SOURCE INFORMATION section start

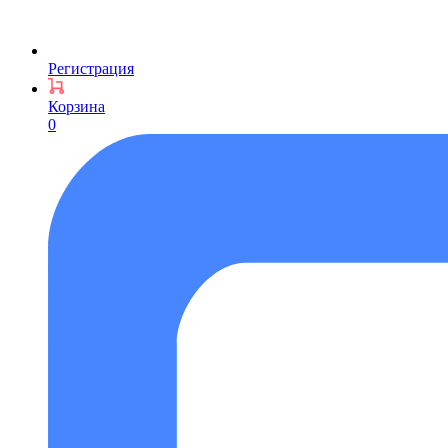
Регистрация
Корзина
0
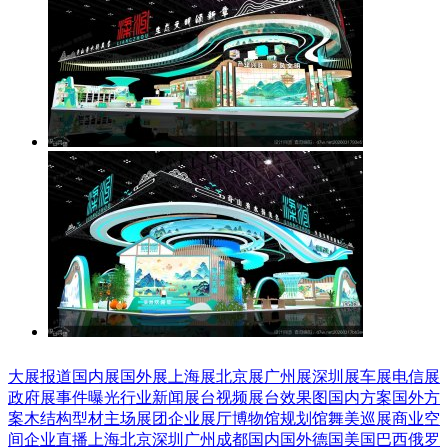
大展报道
国内展
国外展
上海展
北京展
广州展
深圳展
车展
电信展
政府展
事件曝光
行业新闻
展台视频
展台效果图
国内方案
国外方
案
木结构
型材
主场展团
企业展厅
博物馆
规划馆
舞美巡展
商业空
间
企业直播
上海
北京
深圳
广州
成都
国内
国外
德国
美国
巴西
俄罗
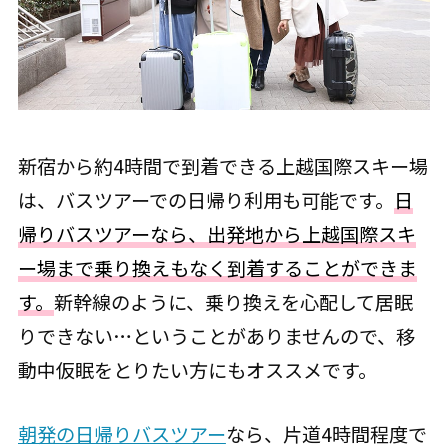
新宿から約4時間で到着できる上越国際スキー場
は、バスツアーでの日帰り利用も可能です。
日
帰りバスツアーなら、出発地から上越国際スキ
ー場まで乗り換えもなく到着することができま
す。
新幹線のように、乗り換えを心配して居眠
りできない…ということがありませんので、移
動中仮眠をとりたい方にもオススメです。
朝発の日帰りバスツアー
なら、片道4時間程度で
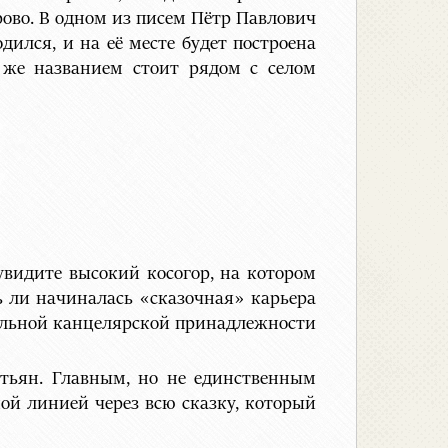
рово. В одном из писем Пётр Павлович
дился, и на её месте будет построена
м же названием стоит рядом с селом
 увидите высокий косогор, на котором
сь ли начиналась «сказочная» карьера
тельной канцелярской принадлежности
стьян. Главным, но не единственным
й линией через всю сказку, который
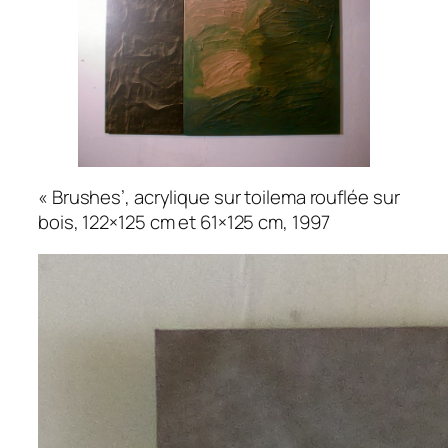
« Brushes’, acrylique sur toilema rouflée sur
bois, 122×125 cm et 61×125 cm, 1997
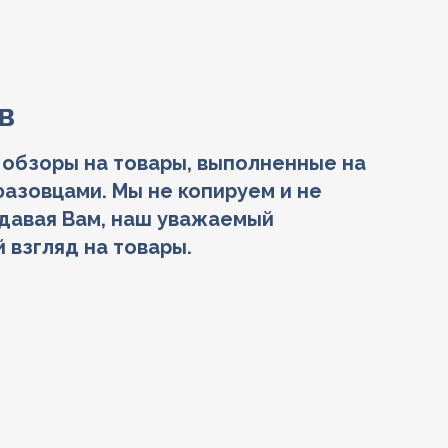
в
 обзоры на товары, выполненные на
азовцами. Мы не копируем и не
давая Вам, наш уважаемый
 взгляд на товары.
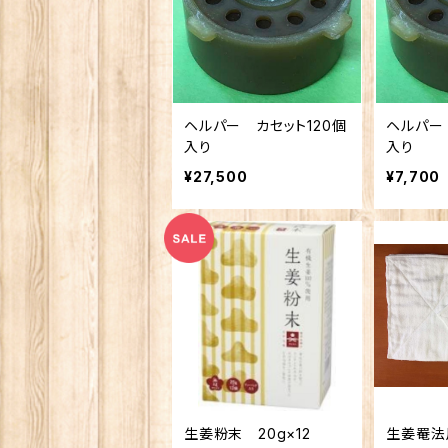
ヘルパー カセット120個
ヘルパー
入り
入り
¥27,500
¥7,700
生姜粉末 20g×12
生姜罨法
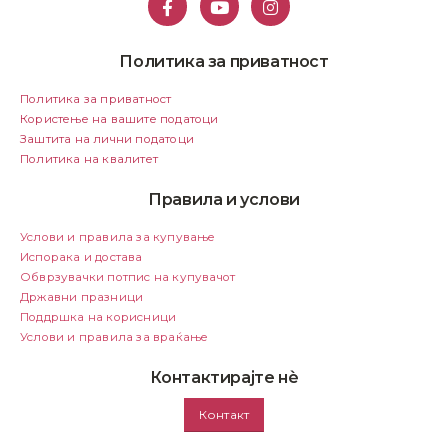
Политика за приватност
Политика за приватност
Користење на вашите податоци
Заштита на лични податоци
Политика на квалитет
Правила и услови
Услови и правила за купување
Испорака и достава
Обврзувачки потпис на купувачот
Државни празници
Поддршка на корисници
Услови и правила за враќање
Контактирајте нѐ
Контакт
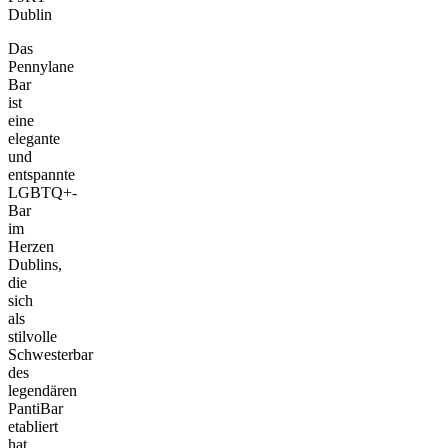
Dublin
Das
Pennylane
Bar
ist
eine
elegante
und
entspannte
LGBTQ+-
Bar
im
Herzen
Dublins,
die
sich
als
stilvolle
Schwesterbar
des
legendären
PantiBar
etabliert
hat.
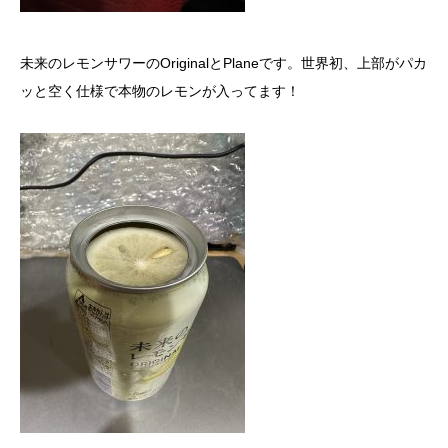
未来のレモンサワーのOriginalとPlaneです。世界初、上部がパカ
ッと空く仕様で本物のレモンが入ってます！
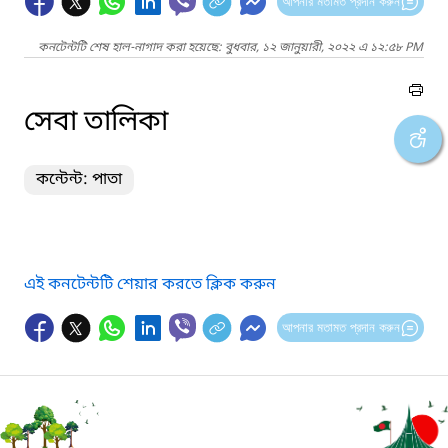
আপনার মতামত প্রদান করুন
কনটেন্টটি শেষ হাল-নাগাদ করা হয়েছে: বুধবার, ১২ জানুয়ারী, ২০২২ এ ১২:৫৮ PM
সেবা তালিকা
কন্টেন্ট: পাতা
এই কনটেন্টটি শেয়ার করতে ক্লিক করুন
আপনার মতামত প্রদান করুন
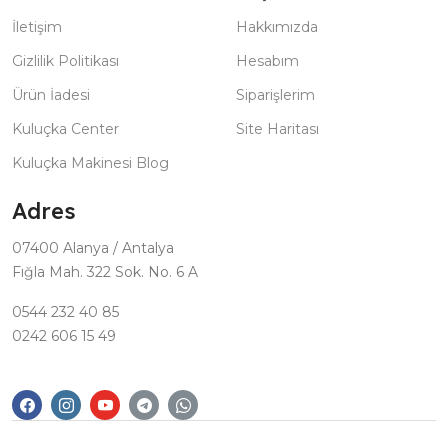
İletişim
Hakkımızda
Gizlilik Politikası
Hesabım
Ürün İadesi
Siparişlerim
Kuluçka Center
Site Haritası
Kuluçka Makinesi Blog
Adres
07400 Alanya / Antalya
Fığla Mah. 322 Sok. No. 6 A
0544 232 40 85
0242 606 15 49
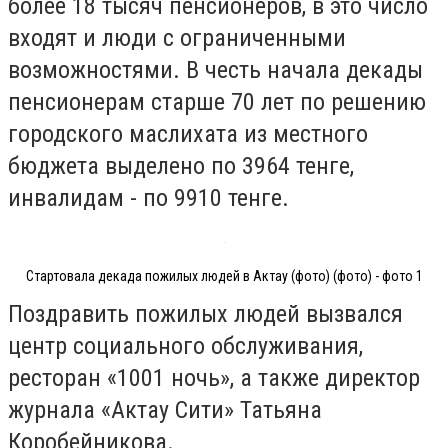
более 18 тысяч пенсионеров, в это число
входят и люди с ограниченными
возможностями. В честь начала декады
пенсионерам старше 70 лет по решению
городского маслихата из местного
бюджета выделено по 3964 тенге,
инвалидам - по 9910 тенге.
Стартовала декада пожилых людей в Актау (фото) (фото) - фото 1
Поздравить пожилых людей вызвался
центр социального обслуживания,
ресторан «1001 ночь», а также директор
журнала «Актау Сити» Татьяна
Коробейникова.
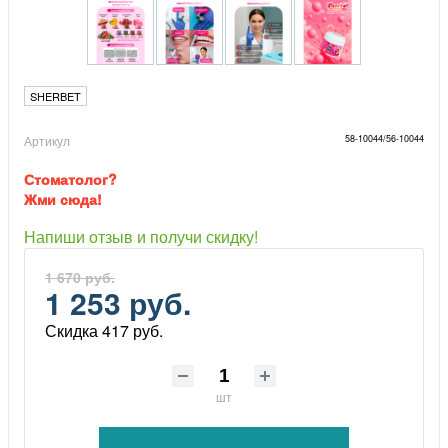
SHERBET
Артикул
58-10044/56-10044
Стоматолог?
Жми сюда!
Напиши отзыв и получи скидку!
1 670 руб.
1 253 руб.
Скидка 417 руб.
шт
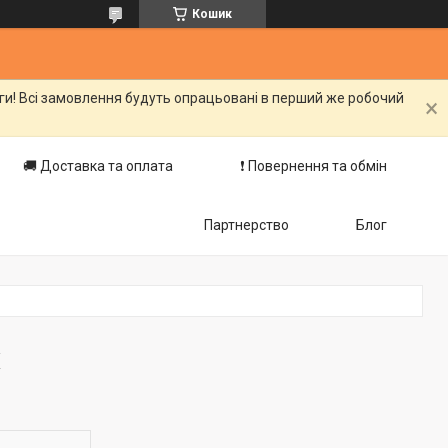
Кошик
оги! Всі замовлення будуть опрацьовані в перший же робочий
🚚 Доставка та оплата
❗️ Повернення та обмін
Партнерство
Блог
X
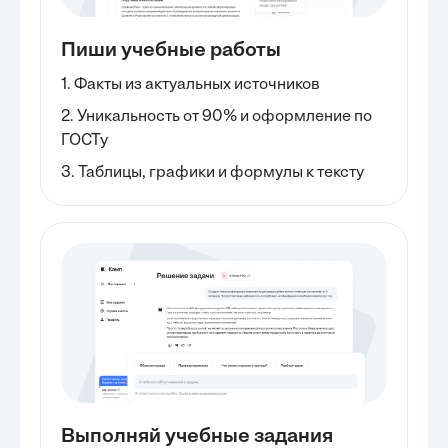
Пиши учебные работы
1. Факты из актуальных источников
2. Уникальность от 90% и оформление по
ГОСТу
3. Таблицы, графики и формулы к тексту
Выполняй учебные задания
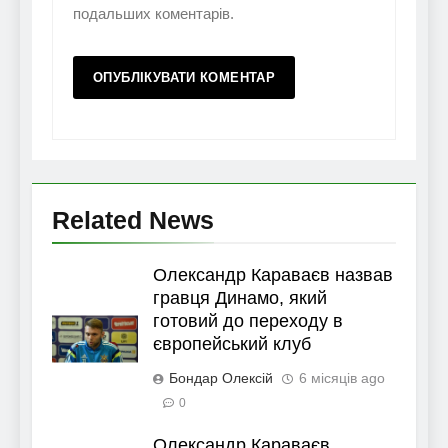
подальших коментарів.
Related News
Олександр Караваєв назвав
гравця Динамо, який
готовий до переходу в
європейський клуб
Бондар Олексій
6 місяців ago
0
Олександр Караваєв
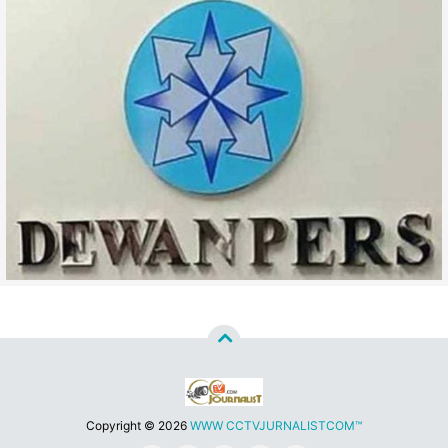
Copyright ©
2026
WWW CCTVJURNALISTCOM™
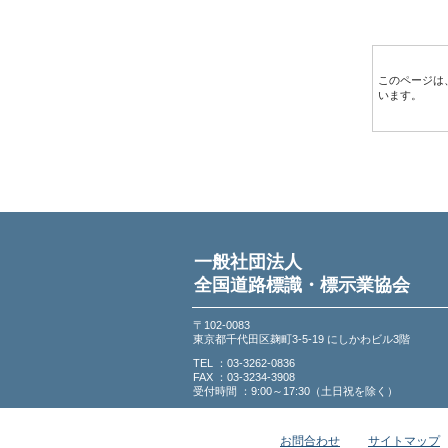
このページは
います。
一般社団法人
全国道路標識・標示業協会
〒102-0083
東京都千代田区麹町3-5-19 にしかわビル3階
TEL ：03-3262-0836
FAX ：03-3234-3908
受付時間 ：9:00～17:30（土日祝を除く）
お問合わせ
サイトマップ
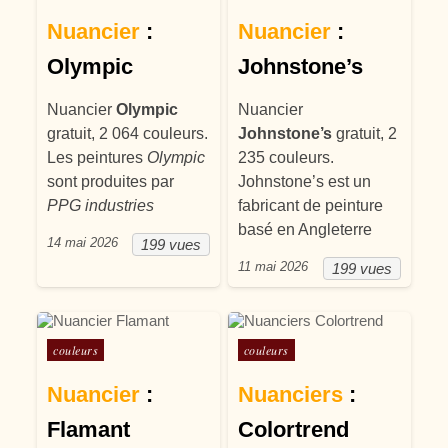
Nuancier
:
Nuancier
:
Olympic
Johnstone’s
Nuancier
Olympic
Nuancier
gratuit, 2 064 couleurs.
Johnstone’s
gratuit, 2
Les peintures
Olympic
235 couleurs.
sont produites par
Johnstone’s est un
PPG industries
fabricant de peinture
basé en Angleterre
14 mai 2026
199 vues
11 mai 2026
199 vues
Posté dans
Posté dans
couleurs
couleurs
Nuancier
:
Nuanciers
:
Flamant
Colortrend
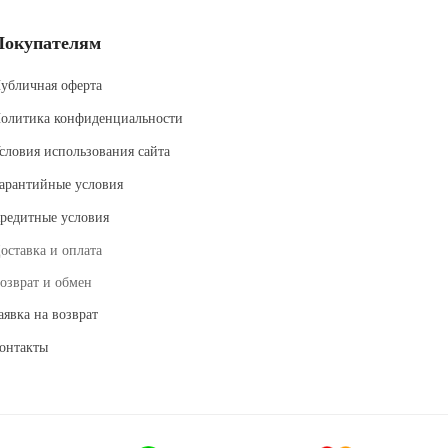
Покупателям
убличная оферта
олитика конфиденциальности
словия использования сайта
арантийные условия
редитные условия
оставка и оплата
озврат и обмен
аявка на возврат
онтакты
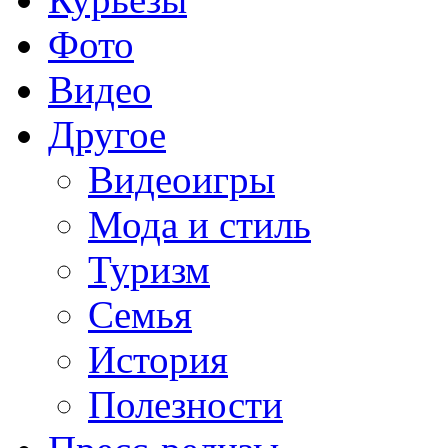
Фото
Видео
Другое
Видеоигры
Мода и стиль
Туризм
Семья
История
Полезности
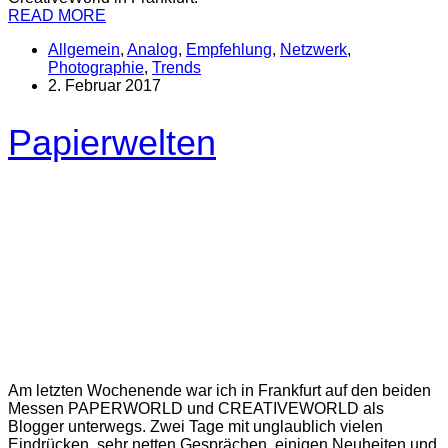
READ MORE
Allgemein
,
Analog
,
Empfehlung
,
Netzwerk
,
Photographie
,
Trends
2. Februar 2017
Papierwelten
Am letzten Wochenende war ich in Frankfurt auf den beiden
Messen PAPERWORLD und CREATIVEWORLD als
Blogger unterwegs. Zwei Tage mit unglaublich vielen
Eindrücken, sehr netten Gesprächen, einigen Neuheiten und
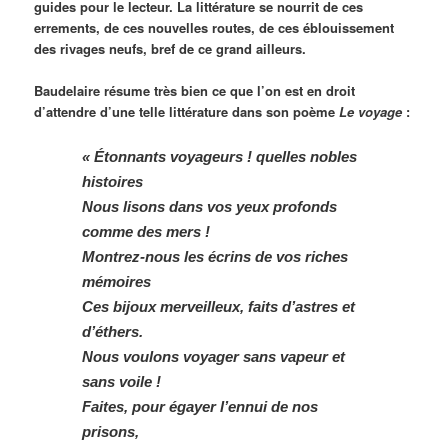
guides pour le lecteur. La littérature se nourrit de ces
errements, de ces nouvelles routes, de ces éblouissement
des rivages neufs, bref de ce grand ailleurs.
Baudelaire résume très bien ce que l’on est en droit
d’attendre d’une telle littérature dans son poème
Le voyage
:
« Étonnants voyageurs ! quelles nobles
histoires
Nous lisons dans vos yeux profonds
comme des mers !
Montrez-nous les écrins de vos riches
mémoires
Ces bijoux merveilleux, faits d’astres et
d’éthers.
Nous voulons voyager sans vapeur et
sans voile !
Faites, pour égayer l’ennui de nos
prisons,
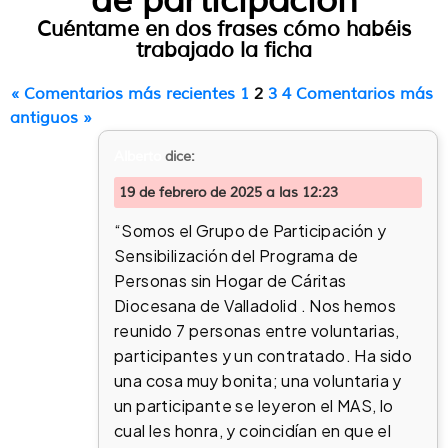
de participación
Cuéntame en dos frases cómo habéis
trabajado la ficha
« Comentarios más recientes
1
2
3
4
Comentarios más
antiguos »
Alberto
dice:
19 de febrero de 2025 a las 12:23
“Somos el Grupo de Participación y
Sensibilización del Programa de
Personas sin Hogar de Cáritas
Diocesana de Valladolid . Nos hemos
reunido 7 personas entre voluntarias,
participantes y un contratado. Ha sido
una cosa muy bonita; una voluntaria y
un participante se leyeron el MAS, lo
cual les honra, y coincidían en que el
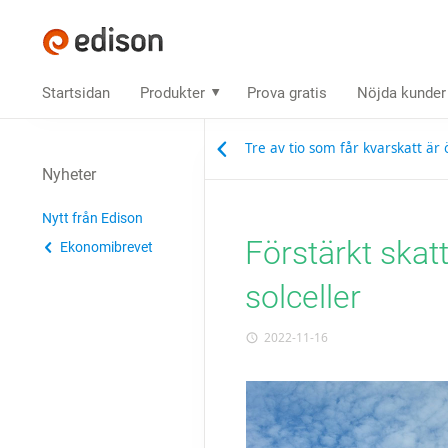
Startsidan
Produkter
Prova gratis
Nöjda kunder
Tre av tio som får kvarskatt är 
Nyheter
Nytt från Edison
Förstärkt skatt
Ekonomibrevet
solceller
2022-11-16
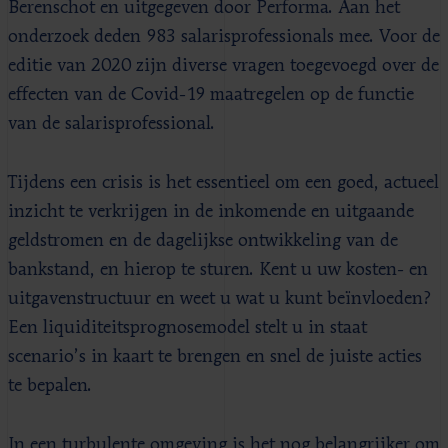
Berenschot en uitgegeven door Performa. Aan het
onderzoek deden 983 salarisprofessionals mee. Voor de
editie van 2020 zijn diverse vragen toegevoegd over de
effecten van de Covid-19 maatregelen op de functie
van de salarisprofessional.
Tijdens een crisis is het essentieel om een goed, actueel
inzicht te verkrijgen in de inkomende en uitgaande
geldstromen en de dagelijkse ontwikkeling van de
bankstand, en hierop te sturen. Kent u uw kosten- en
uitgavenstructuur en weet u wat u kunt beïnvloeden?
Een liquiditeitsprognosemodel stelt u in staat
scenario’s in kaart te brengen en snel de juiste acties
te bepalen.
In een turbulente omgeving is het nog belangrijker om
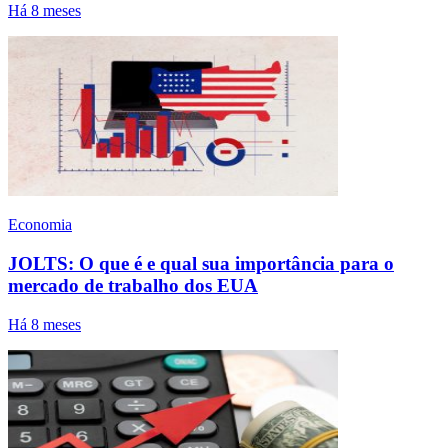
Há 8 meses
Economia
JOLTS: O que é e qual sua importância para o
mercado de trabalho dos EUA
Há 8 meses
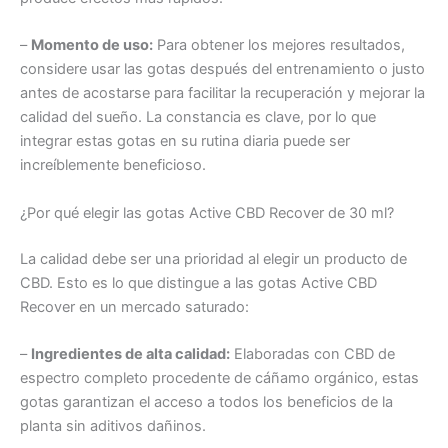
–
Momento de uso:
Para obtener los mejores resultados,
considere usar las gotas después del entrenamiento o justo
antes de acostarse para facilitar la recuperación y mejorar la
calidad del sueño. La constancia es clave, por lo que
integrar estas gotas en su rutina diaria puede ser
increíblemente beneficioso.
¿Por qué elegir las gotas Active CBD Recover de 30 ml?
La calidad debe ser una prioridad al elegir un producto de
CBD. Esto es lo que distingue a las gotas Active CBD
Recover en un mercado saturado:
–
Ingredientes de alta calidad:
Elaboradas con CBD de
espectro completo procedente de cáñamo orgánico, estas
gotas garantizan el acceso a todos los beneficios de la
planta sin aditivos dañinos.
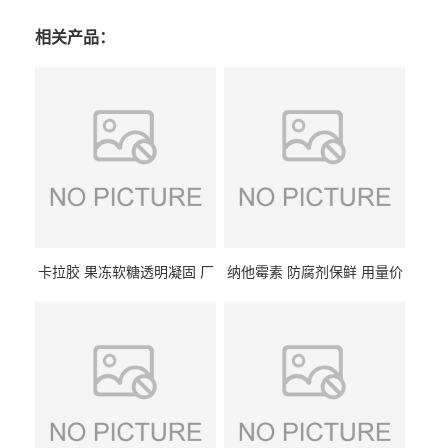
相关产品：
卡拉胶 果冻软糖透明凝固 厂
纳他霉素 防腐剂保鲜 用量价
家供应
格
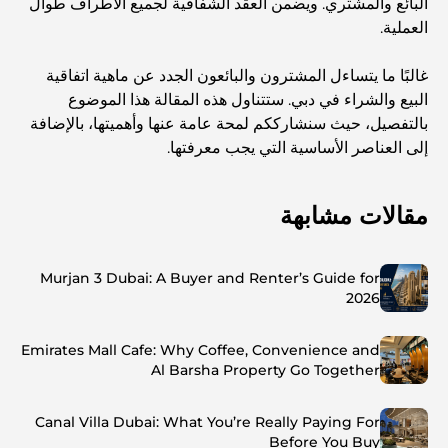
البائع والمشتري. ويضمن العقد الشفافية لجميع الأطراف طوال
العملية.
غالبًا ما يتساءل المشترون والبائعون الجدد عن ماهية اتفاقية
البيع والشراء في دبي. ستتناول هذه المقالة هذا الموضوع
بالتفصيل، حيث سنشارككم لمحة عامة عنها وأهميتها، بالإضافة
إلى العناصر الأساسية التي يجب معرفتها.
مقالات مشابهة
Murjan 3 Dubai: A Buyer and Renter’s Guide for
2026
Emirates Mall Cafe: Why Coffee, Convenience and
Al Barsha Property Go Together
Canal Villa Dubai: What You’re Really Paying For
Before You Buy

SOURCE INFORMATION section end

**PROBLEM DETAILS**
Please copy out each line of the material that holds the string "оплата".

**EXERCISE SOLUTION**
🚚 Доставка та оплата
оставка и оплата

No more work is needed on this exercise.